El jueves pasado
recibí la primera felicitación navideña. Escribir una felicitación con un mes
de antelación puede parecer un exceso, pero es también un recordatorio sobre la
inminencia del acontecimiento. Así que, lejos de considerarlo un despropósito,
lo entiendo como un aviso a navegantes. Despierta, se acerca la luz, renueva tu
esperanza y prepárate para que esa Noche Santa –Nochebuena- no te coja por
sorpresa, para que la cena no oculte lo que la motivó. O algo así.
También el pasado jueves compré el libro de Benedicto XVI, La infancia de
Jesús, que tanto juego ha dado a algunos articulistas cuando todavía no lo
habían leído. Y no me preocupan tanto los comentarios de algunos descreídos articulistas
como las preocupaciones suscitadas entre algunos cristianos. A los primeros, ni
les va ni les viene el que haya o no animales o pesebre, de hecho hace tiempo
que sustituyeron la imagen de la gruta de Belén por paisajes nevados donde
niños angelicales construyen muñecos de nieve o patinan sobre cuchillas.
Lo que me preocupa, como digo, son los cristianos, porque sus
preocupaciones no son más que la demostración de una realidad: la escasa
formación en su propia fe. No es que
quiera decir que no hayan leído un libro de teología en su vida, sino que ni
siquiera han leído los evangelios. Y esto último sí que es preocupante. Que un
articulista descreído se entere ahora de que el buey y la mula no aparecen en
ningún pasaje de los evangelios es comprensible, a la vez que muestra lo
atrevida que es la ignorancia. Pero que lo desconozca un cristiano es cosa más
seria.
Ahora bien, lo más irrisorio de esta situación –si algo cómico hay en ella-
es que se habla sin haber leído el libro y, más aún, que ni a los propios
afectados se les ocurre leerlo para salir de dudas. Paradójicamente, mientras
que se habla de lo difícil que es tener fe en la palabra revelada, no se duda
en aceptar la palabra de cualquiera. Hoy basta un sofista que haya leído alguna
página de un libro para crearnos la duda. Qué bien nos va a venir este Año de
la Fe para que –como dice Benedicto XVI-
descubramos de nuevo el gusto de alimentarnos con la Palabra de Dios y
el Pan de Vida, a la par que redescubrimos los contenidos de la fe profesada,
celebrada, vivida y rezada. Por cierto, en la página 77 pueden leer: “Ninguna
representación del nacimiento renunciará al buey y el asno”. Quédense
tranquilos.
Quien haya leído con anterioridad las meditaciones del cardenal Ratzinger
sobre la Navidad (en la editorial Herder pueden encontrar un librito que
contiene varias de ellas), descubrirá que el libro sigue el mismo esquema en lo
referente a la Natividad. Sólo que ahora incide más en las cuestión exegética
aportando las opiniones de exégetas varios. Hay, en su forma, más pretensión
por ilustrar la mente que por caldear el corazón. Se ve más al profesor
renombrado que al sacerdote.
Pero quien lea el libro descubrirá por qué son conocidos como misterios la
Encarnación y el Nacimiento. Y cuando acaben de leerlo entenderán mejor el hilo
que une aquellos misterios al misterio de la Cruz. Desde entonces, les será
imposible contemplar apresuradamente los misterios gozosos del Santo Rosario.

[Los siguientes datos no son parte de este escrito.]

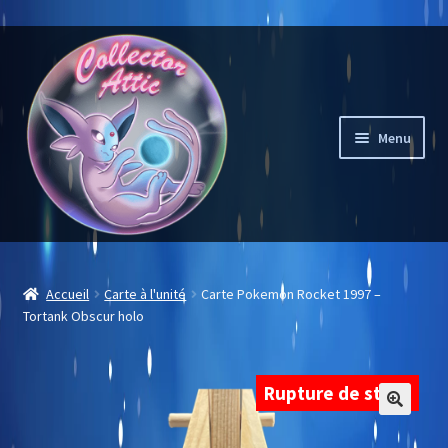
Aller
Aller
à
au
la
contenu
navigation
Menu
Mon compte
Accueil
Carte à l'unité
Carte Pokemon Rocket 1997 –
Tortank Obscur holo
Liste des souhaits
Notre sélection
Rupture de stock
Carte à l’unité
🔍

Una joya para los cristianos, un buen libro para los descreídos.
Bendita
polémica que va a contribuir a que se conozca nuestra fe, que no depende de
bueyes, ni de asnos, que es “don de Dios y acción de la gracia que actúa y
transforma a la persona en lo más íntimo”. Por cierto, debo dejarles, no vaya a
ser que se acaben los bueyes y los asnos en las tiendas y no pueda completar mi
belén. Falta un mes, pero hay que preparase.